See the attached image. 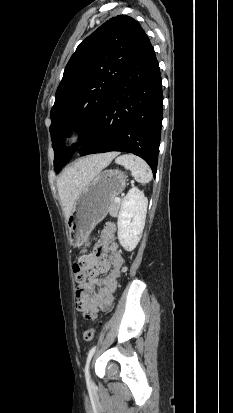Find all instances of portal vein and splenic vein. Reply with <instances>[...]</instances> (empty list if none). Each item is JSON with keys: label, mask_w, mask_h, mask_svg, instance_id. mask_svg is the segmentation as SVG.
<instances>
[{"label": "portal vein and splenic vein", "mask_w": 233, "mask_h": 413, "mask_svg": "<svg viewBox=\"0 0 233 413\" xmlns=\"http://www.w3.org/2000/svg\"><path fill=\"white\" fill-rule=\"evenodd\" d=\"M120 201H121L120 197H115V202H120Z\"/></svg>", "instance_id": "1"}]
</instances>
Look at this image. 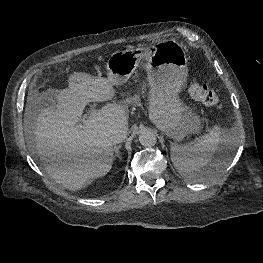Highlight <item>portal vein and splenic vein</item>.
Returning <instances> with one entry per match:
<instances>
[{
	"instance_id": "obj_1",
	"label": "portal vein and splenic vein",
	"mask_w": 263,
	"mask_h": 263,
	"mask_svg": "<svg viewBox=\"0 0 263 263\" xmlns=\"http://www.w3.org/2000/svg\"><path fill=\"white\" fill-rule=\"evenodd\" d=\"M96 110L94 109V107H91V111H90V115L89 117L93 116L95 114ZM85 118V117H84ZM79 129H82L83 128V125L82 124H79L77 126Z\"/></svg>"
}]
</instances>
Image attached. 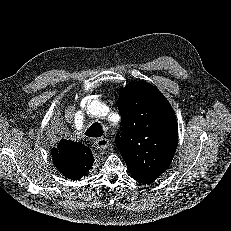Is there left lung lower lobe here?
Here are the masks:
<instances>
[{"label":"left lung lower lobe","instance_id":"0a47b994","mask_svg":"<svg viewBox=\"0 0 231 231\" xmlns=\"http://www.w3.org/2000/svg\"><path fill=\"white\" fill-rule=\"evenodd\" d=\"M133 179H135L136 181L143 183V184H150L152 182H154L158 176L156 175H132Z\"/></svg>","mask_w":231,"mask_h":231}]
</instances>
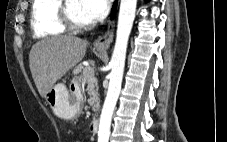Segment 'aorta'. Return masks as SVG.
Returning <instances> with one entry per match:
<instances>
[{"label": "aorta", "mask_w": 227, "mask_h": 142, "mask_svg": "<svg viewBox=\"0 0 227 142\" xmlns=\"http://www.w3.org/2000/svg\"><path fill=\"white\" fill-rule=\"evenodd\" d=\"M136 5L137 0H121L120 3L116 42L110 61V81L100 117L98 142L109 140L112 115L121 91L127 44L135 18Z\"/></svg>", "instance_id": "obj_1"}]
</instances>
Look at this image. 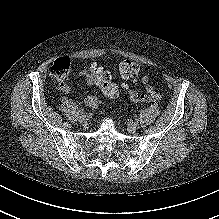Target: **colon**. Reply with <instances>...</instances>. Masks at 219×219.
<instances>
[{"instance_id": "obj_1", "label": "colon", "mask_w": 219, "mask_h": 219, "mask_svg": "<svg viewBox=\"0 0 219 219\" xmlns=\"http://www.w3.org/2000/svg\"><path fill=\"white\" fill-rule=\"evenodd\" d=\"M120 74L125 79H132L138 75L139 67L136 63L129 60H124L119 65ZM71 71V62L67 57L56 59L50 67V75L58 81L64 80ZM92 71L96 74V83L101 88L103 95L106 98H116L121 91H128L130 99L135 104H144L160 99V94L153 91L139 94L135 91H129L127 86L120 87L112 81V76L109 72L101 68H93Z\"/></svg>"}]
</instances>
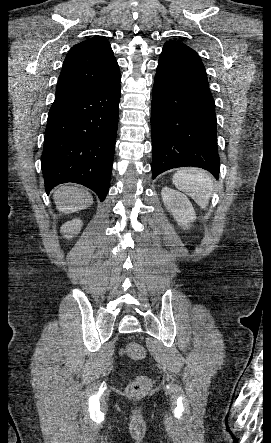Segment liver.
Listing matches in <instances>:
<instances>
[{
    "label": "liver",
    "instance_id": "6515ba94",
    "mask_svg": "<svg viewBox=\"0 0 271 443\" xmlns=\"http://www.w3.org/2000/svg\"><path fill=\"white\" fill-rule=\"evenodd\" d=\"M56 210L62 214H72L78 210H84L93 204V198L87 190L73 188V186H61L53 194Z\"/></svg>",
    "mask_w": 271,
    "mask_h": 443
}]
</instances>
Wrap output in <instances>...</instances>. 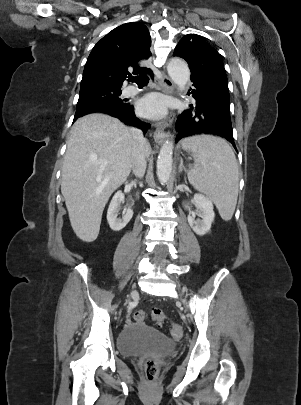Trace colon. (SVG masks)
Returning a JSON list of instances; mask_svg holds the SVG:
<instances>
[{"mask_svg":"<svg viewBox=\"0 0 301 405\" xmlns=\"http://www.w3.org/2000/svg\"><path fill=\"white\" fill-rule=\"evenodd\" d=\"M133 318L136 322H144L145 320L150 319L157 324H161L165 319V314L160 309H153L149 313L143 310H137L134 312ZM171 333L173 337L181 338L183 335V330L179 325L173 324L171 327ZM145 370L147 379L152 382L157 378L160 368L154 359H148L145 362Z\"/></svg>","mask_w":301,"mask_h":405,"instance_id":"5ec220e1","label":"colon"}]
</instances>
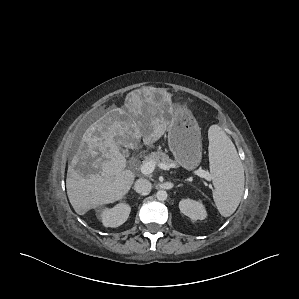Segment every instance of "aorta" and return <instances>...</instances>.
I'll return each mask as SVG.
<instances>
[{"mask_svg":"<svg viewBox=\"0 0 299 299\" xmlns=\"http://www.w3.org/2000/svg\"><path fill=\"white\" fill-rule=\"evenodd\" d=\"M168 197V194L165 190H159L157 191L156 193V198L159 200V201H165Z\"/></svg>","mask_w":299,"mask_h":299,"instance_id":"obj_1","label":"aorta"}]
</instances>
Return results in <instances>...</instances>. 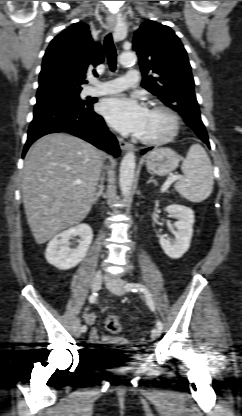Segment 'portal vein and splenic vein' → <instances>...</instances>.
<instances>
[{"instance_id": "1", "label": "portal vein and splenic vein", "mask_w": 242, "mask_h": 416, "mask_svg": "<svg viewBox=\"0 0 242 416\" xmlns=\"http://www.w3.org/2000/svg\"><path fill=\"white\" fill-rule=\"evenodd\" d=\"M179 178H180V176H178V175H175V176L169 177V178L167 179V181L165 182V184L163 185V187H162L161 191H162V192H165V191L169 188V186L171 185V183H172L173 181H175L176 179H179Z\"/></svg>"}]
</instances>
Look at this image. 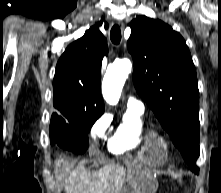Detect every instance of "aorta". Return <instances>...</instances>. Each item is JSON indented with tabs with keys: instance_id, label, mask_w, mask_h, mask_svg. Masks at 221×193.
<instances>
[{
	"instance_id": "762f6f07",
	"label": "aorta",
	"mask_w": 221,
	"mask_h": 193,
	"mask_svg": "<svg viewBox=\"0 0 221 193\" xmlns=\"http://www.w3.org/2000/svg\"><path fill=\"white\" fill-rule=\"evenodd\" d=\"M131 69L132 63L129 59L116 61L107 69L102 82V94L108 104L116 105L118 103Z\"/></svg>"
}]
</instances>
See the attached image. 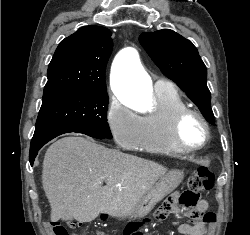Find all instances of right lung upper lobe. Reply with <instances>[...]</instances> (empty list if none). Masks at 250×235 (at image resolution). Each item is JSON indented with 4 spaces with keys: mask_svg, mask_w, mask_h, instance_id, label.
Segmentation results:
<instances>
[{
    "mask_svg": "<svg viewBox=\"0 0 250 235\" xmlns=\"http://www.w3.org/2000/svg\"><path fill=\"white\" fill-rule=\"evenodd\" d=\"M111 51V32L101 26H84L62 40L49 64L43 97L106 89L105 69Z\"/></svg>",
    "mask_w": 250,
    "mask_h": 235,
    "instance_id": "cb5924a9",
    "label": "right lung upper lobe"
}]
</instances>
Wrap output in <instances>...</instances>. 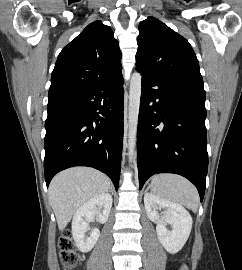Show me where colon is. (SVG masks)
Wrapping results in <instances>:
<instances>
[{
	"mask_svg": "<svg viewBox=\"0 0 242 270\" xmlns=\"http://www.w3.org/2000/svg\"><path fill=\"white\" fill-rule=\"evenodd\" d=\"M58 246L63 270H72L80 263L81 256L76 250L70 232H66L60 237Z\"/></svg>",
	"mask_w": 242,
	"mask_h": 270,
	"instance_id": "colon-1",
	"label": "colon"
}]
</instances>
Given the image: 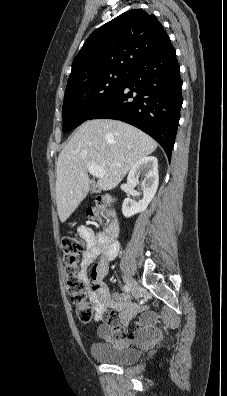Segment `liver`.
Segmentation results:
<instances>
[{
    "label": "liver",
    "instance_id": "liver-1",
    "mask_svg": "<svg viewBox=\"0 0 227 396\" xmlns=\"http://www.w3.org/2000/svg\"><path fill=\"white\" fill-rule=\"evenodd\" d=\"M157 148V142L141 130L121 121L94 119L74 132L58 156L56 203L60 221L65 222L89 191L88 164L105 172L97 185L104 191L115 188L141 158Z\"/></svg>",
    "mask_w": 227,
    "mask_h": 396
}]
</instances>
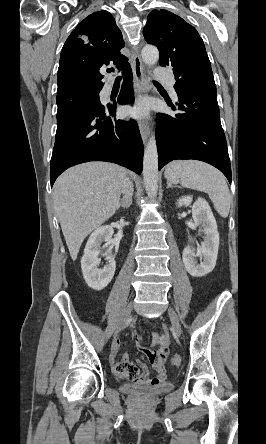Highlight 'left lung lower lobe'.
I'll use <instances>...</instances> for the list:
<instances>
[{
	"mask_svg": "<svg viewBox=\"0 0 266 444\" xmlns=\"http://www.w3.org/2000/svg\"><path fill=\"white\" fill-rule=\"evenodd\" d=\"M177 96V110L181 113L175 117L157 114L159 170L172 160L195 159L218 168L231 183V166L216 92H177Z\"/></svg>",
	"mask_w": 266,
	"mask_h": 444,
	"instance_id": "left-lung-lower-lobe-1",
	"label": "left lung lower lobe"
}]
</instances>
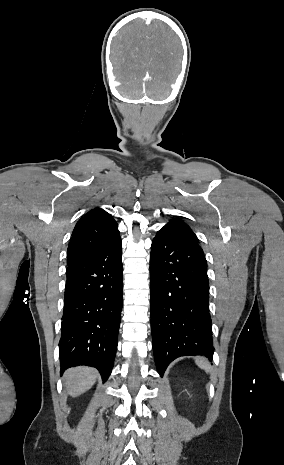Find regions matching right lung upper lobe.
Instances as JSON below:
<instances>
[{"mask_svg": "<svg viewBox=\"0 0 284 465\" xmlns=\"http://www.w3.org/2000/svg\"><path fill=\"white\" fill-rule=\"evenodd\" d=\"M119 238L116 221L104 210L95 208L77 222L67 251L68 266L101 252Z\"/></svg>", "mask_w": 284, "mask_h": 465, "instance_id": "obj_1", "label": "right lung upper lobe"}]
</instances>
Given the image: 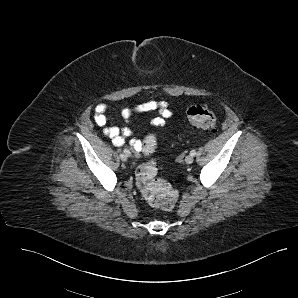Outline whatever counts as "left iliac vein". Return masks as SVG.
<instances>
[{"mask_svg": "<svg viewBox=\"0 0 298 298\" xmlns=\"http://www.w3.org/2000/svg\"><path fill=\"white\" fill-rule=\"evenodd\" d=\"M194 161V157L190 154L185 157V162L191 164Z\"/></svg>", "mask_w": 298, "mask_h": 298, "instance_id": "left-iliac-vein-1", "label": "left iliac vein"}]
</instances>
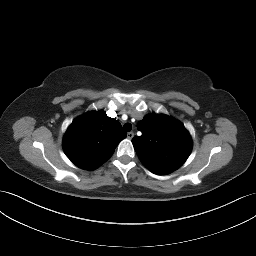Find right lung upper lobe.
<instances>
[{
	"label": "right lung upper lobe",
	"instance_id": "cb5924a9",
	"mask_svg": "<svg viewBox=\"0 0 256 256\" xmlns=\"http://www.w3.org/2000/svg\"><path fill=\"white\" fill-rule=\"evenodd\" d=\"M126 136L117 120L103 111H91L72 122L64 135L63 149L75 165L94 170L111 157Z\"/></svg>",
	"mask_w": 256,
	"mask_h": 256
}]
</instances>
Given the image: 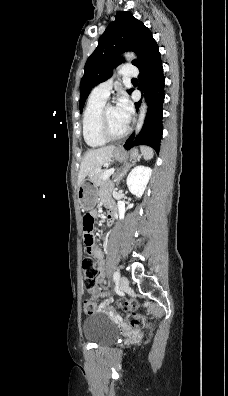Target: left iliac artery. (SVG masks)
<instances>
[{"instance_id": "44dca946", "label": "left iliac artery", "mask_w": 228, "mask_h": 396, "mask_svg": "<svg viewBox=\"0 0 228 396\" xmlns=\"http://www.w3.org/2000/svg\"><path fill=\"white\" fill-rule=\"evenodd\" d=\"M113 279H114V282H116V283L119 281V279H120V272L119 271H115L114 272Z\"/></svg>"}]
</instances>
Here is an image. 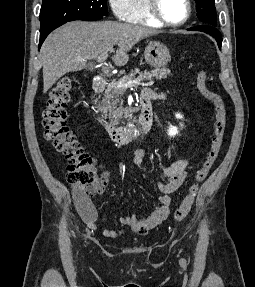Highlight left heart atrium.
<instances>
[{
  "label": "left heart atrium",
  "mask_w": 255,
  "mask_h": 287,
  "mask_svg": "<svg viewBox=\"0 0 255 287\" xmlns=\"http://www.w3.org/2000/svg\"><path fill=\"white\" fill-rule=\"evenodd\" d=\"M113 33H125V32H113ZM113 39H131V38H113ZM115 48H133V47H115Z\"/></svg>",
  "instance_id": "39dd6f15"
}]
</instances>
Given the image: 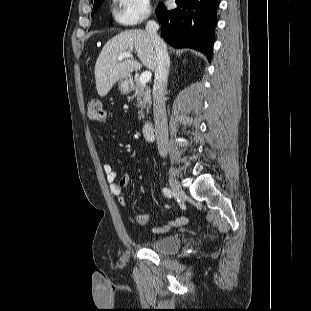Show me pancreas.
Here are the masks:
<instances>
[{
	"mask_svg": "<svg viewBox=\"0 0 311 311\" xmlns=\"http://www.w3.org/2000/svg\"><path fill=\"white\" fill-rule=\"evenodd\" d=\"M135 90L134 96L137 97V107L140 108L139 111V119H144V109H149L152 101H151V90L149 87L141 84L139 81L136 82L133 87Z\"/></svg>",
	"mask_w": 311,
	"mask_h": 311,
	"instance_id": "1",
	"label": "pancreas"
}]
</instances>
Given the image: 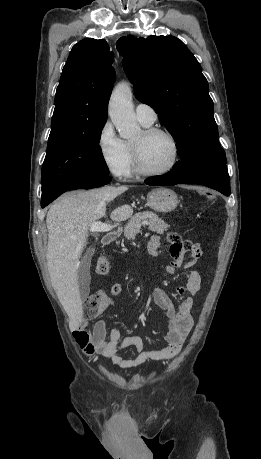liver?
<instances>
[{
    "mask_svg": "<svg viewBox=\"0 0 261 459\" xmlns=\"http://www.w3.org/2000/svg\"><path fill=\"white\" fill-rule=\"evenodd\" d=\"M128 190L127 186H105L63 195L47 213V266L53 288L69 317L70 330L82 321L83 307L77 271L87 244L90 226L106 217V204ZM133 213L125 204L112 211L114 221H123Z\"/></svg>",
    "mask_w": 261,
    "mask_h": 459,
    "instance_id": "1",
    "label": "liver"
}]
</instances>
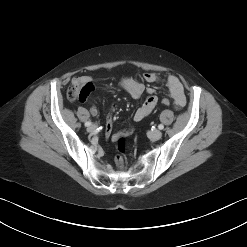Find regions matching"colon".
<instances>
[{"label": "colon", "mask_w": 247, "mask_h": 247, "mask_svg": "<svg viewBox=\"0 0 247 247\" xmlns=\"http://www.w3.org/2000/svg\"><path fill=\"white\" fill-rule=\"evenodd\" d=\"M91 90H92V87L88 85L79 87V86L72 84L68 89L67 95H68V98L71 100L84 101L89 95V93L91 92ZM161 104L165 107H170L173 103L171 100L164 98L161 100ZM117 146H118V150L120 153L122 154L125 153L126 147H127V141L124 135H121L120 137H118ZM121 160L122 158L120 157L119 161Z\"/></svg>", "instance_id": "colon-1"}]
</instances>
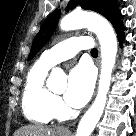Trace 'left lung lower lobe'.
Segmentation results:
<instances>
[{
	"label": "left lung lower lobe",
	"instance_id": "obj_1",
	"mask_svg": "<svg viewBox=\"0 0 136 136\" xmlns=\"http://www.w3.org/2000/svg\"><path fill=\"white\" fill-rule=\"evenodd\" d=\"M115 30H116V33L118 35V40H119L120 44H122L123 39H124V26H123V23L120 22L118 24V26L115 27Z\"/></svg>",
	"mask_w": 136,
	"mask_h": 136
}]
</instances>
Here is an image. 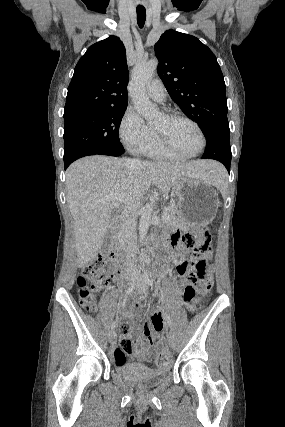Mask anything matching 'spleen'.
I'll use <instances>...</instances> for the list:
<instances>
[{"label": "spleen", "instance_id": "1", "mask_svg": "<svg viewBox=\"0 0 285 427\" xmlns=\"http://www.w3.org/2000/svg\"><path fill=\"white\" fill-rule=\"evenodd\" d=\"M212 184L217 187L221 192H224L227 189V173L222 166L215 170V181Z\"/></svg>", "mask_w": 285, "mask_h": 427}]
</instances>
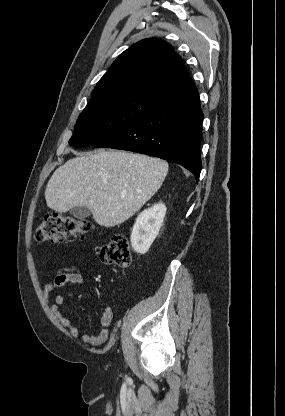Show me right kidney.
I'll use <instances>...</instances> for the list:
<instances>
[{"mask_svg": "<svg viewBox=\"0 0 285 416\" xmlns=\"http://www.w3.org/2000/svg\"><path fill=\"white\" fill-rule=\"evenodd\" d=\"M166 206L159 202L139 214L131 234V246L137 254H146L164 222Z\"/></svg>", "mask_w": 285, "mask_h": 416, "instance_id": "right-kidney-1", "label": "right kidney"}]
</instances>
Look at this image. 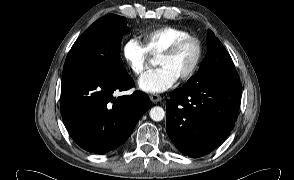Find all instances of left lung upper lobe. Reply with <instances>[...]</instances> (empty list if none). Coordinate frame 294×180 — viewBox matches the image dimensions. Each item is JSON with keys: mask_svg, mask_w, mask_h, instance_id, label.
<instances>
[{"mask_svg": "<svg viewBox=\"0 0 294 180\" xmlns=\"http://www.w3.org/2000/svg\"><path fill=\"white\" fill-rule=\"evenodd\" d=\"M207 42L208 52L199 71L182 87L190 88L201 87L210 83L240 82L229 53L211 30H209Z\"/></svg>", "mask_w": 294, "mask_h": 180, "instance_id": "left-lung-upper-lobe-1", "label": "left lung upper lobe"}]
</instances>
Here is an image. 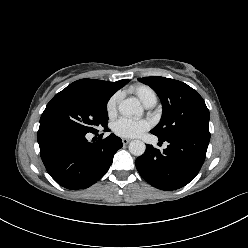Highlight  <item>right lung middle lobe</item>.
Here are the masks:
<instances>
[{
  "label": "right lung middle lobe",
  "instance_id": "1",
  "mask_svg": "<svg viewBox=\"0 0 248 248\" xmlns=\"http://www.w3.org/2000/svg\"><path fill=\"white\" fill-rule=\"evenodd\" d=\"M108 99L65 88L47 104L40 118V127H60L79 133H97L107 127Z\"/></svg>",
  "mask_w": 248,
  "mask_h": 248
}]
</instances>
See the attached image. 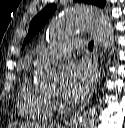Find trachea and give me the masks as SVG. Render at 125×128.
I'll list each match as a JSON object with an SVG mask.
<instances>
[{
	"mask_svg": "<svg viewBox=\"0 0 125 128\" xmlns=\"http://www.w3.org/2000/svg\"><path fill=\"white\" fill-rule=\"evenodd\" d=\"M88 47H89V49L92 51L93 50V47H94V42H90L89 44H88Z\"/></svg>",
	"mask_w": 125,
	"mask_h": 128,
	"instance_id": "1",
	"label": "trachea"
}]
</instances>
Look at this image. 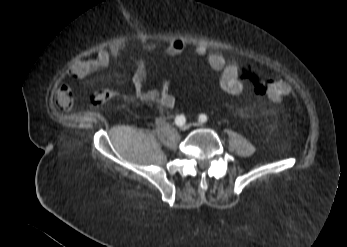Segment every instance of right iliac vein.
Returning <instances> with one entry per match:
<instances>
[{
  "label": "right iliac vein",
  "instance_id": "1",
  "mask_svg": "<svg viewBox=\"0 0 347 247\" xmlns=\"http://www.w3.org/2000/svg\"><path fill=\"white\" fill-rule=\"evenodd\" d=\"M180 130L181 131H187L188 130V126L187 125H182V126H180Z\"/></svg>",
  "mask_w": 347,
  "mask_h": 247
}]
</instances>
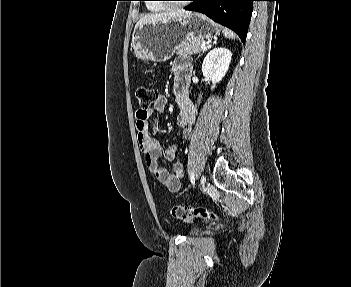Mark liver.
<instances>
[{
  "label": "liver",
  "instance_id": "obj_1",
  "mask_svg": "<svg viewBox=\"0 0 351 287\" xmlns=\"http://www.w3.org/2000/svg\"><path fill=\"white\" fill-rule=\"evenodd\" d=\"M190 14H192L190 11H185L183 9H177L174 11L163 12V13L148 14L140 18L135 28L138 27L139 25L147 24V23H157V22L166 23L170 20H178V19L187 17Z\"/></svg>",
  "mask_w": 351,
  "mask_h": 287
}]
</instances>
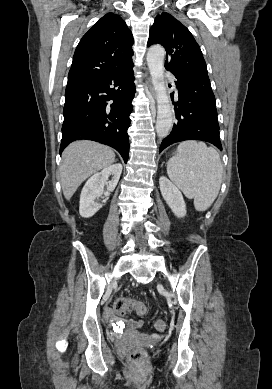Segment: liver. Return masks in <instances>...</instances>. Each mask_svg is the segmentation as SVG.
<instances>
[{
    "instance_id": "1",
    "label": "liver",
    "mask_w": 272,
    "mask_h": 389,
    "mask_svg": "<svg viewBox=\"0 0 272 389\" xmlns=\"http://www.w3.org/2000/svg\"><path fill=\"white\" fill-rule=\"evenodd\" d=\"M60 179L64 197L73 196L81 183L115 161V153L105 145L93 141H76L63 152Z\"/></svg>"
}]
</instances>
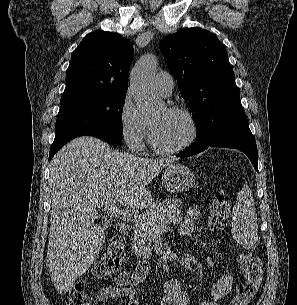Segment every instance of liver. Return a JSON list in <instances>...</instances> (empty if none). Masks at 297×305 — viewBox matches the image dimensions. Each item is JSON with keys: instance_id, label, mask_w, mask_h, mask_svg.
Listing matches in <instances>:
<instances>
[{"instance_id": "liver-1", "label": "liver", "mask_w": 297, "mask_h": 305, "mask_svg": "<svg viewBox=\"0 0 297 305\" xmlns=\"http://www.w3.org/2000/svg\"><path fill=\"white\" fill-rule=\"evenodd\" d=\"M174 161L116 152L89 136L72 140L53 157L46 266L59 294L72 289L103 248L104 229L95 223L98 210L115 203L149 206L153 198L148 184Z\"/></svg>"}]
</instances>
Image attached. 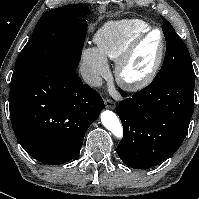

______

**Work required:**
Go to the line that contains "Segment: liver. Return" and copy exactly from there through the last line of the records above, both included. Omit pictures.

**Solution for this exercise:**
Segment: liver. Return masks in <instances>...</instances>. Each mask_svg is the segmentation as SVG.
<instances>
[{
    "instance_id": "1",
    "label": "liver",
    "mask_w": 272,
    "mask_h": 389,
    "mask_svg": "<svg viewBox=\"0 0 272 389\" xmlns=\"http://www.w3.org/2000/svg\"><path fill=\"white\" fill-rule=\"evenodd\" d=\"M60 179L64 197L73 196L81 183L115 161V153L105 145L93 141H76L63 152Z\"/></svg>"
}]
</instances>
Segment every instance of liver. Return a JSON list in <instances>...</instances> (empty if none). Masks at 297×305 — viewBox matches the image dimensions. Each item is JSON with keys: instance_id, label, mask_w, mask_h, mask_svg.
Listing matches in <instances>:
<instances>
[{"instance_id": "liver-1", "label": "liver", "mask_w": 297, "mask_h": 305, "mask_svg": "<svg viewBox=\"0 0 297 305\" xmlns=\"http://www.w3.org/2000/svg\"><path fill=\"white\" fill-rule=\"evenodd\" d=\"M174 161L116 152L89 136L72 140L53 157L46 266L59 294L72 289L103 248L104 229L95 223L98 210L115 203L149 206L153 198L148 184Z\"/></svg>"}]
</instances>
Image attached. 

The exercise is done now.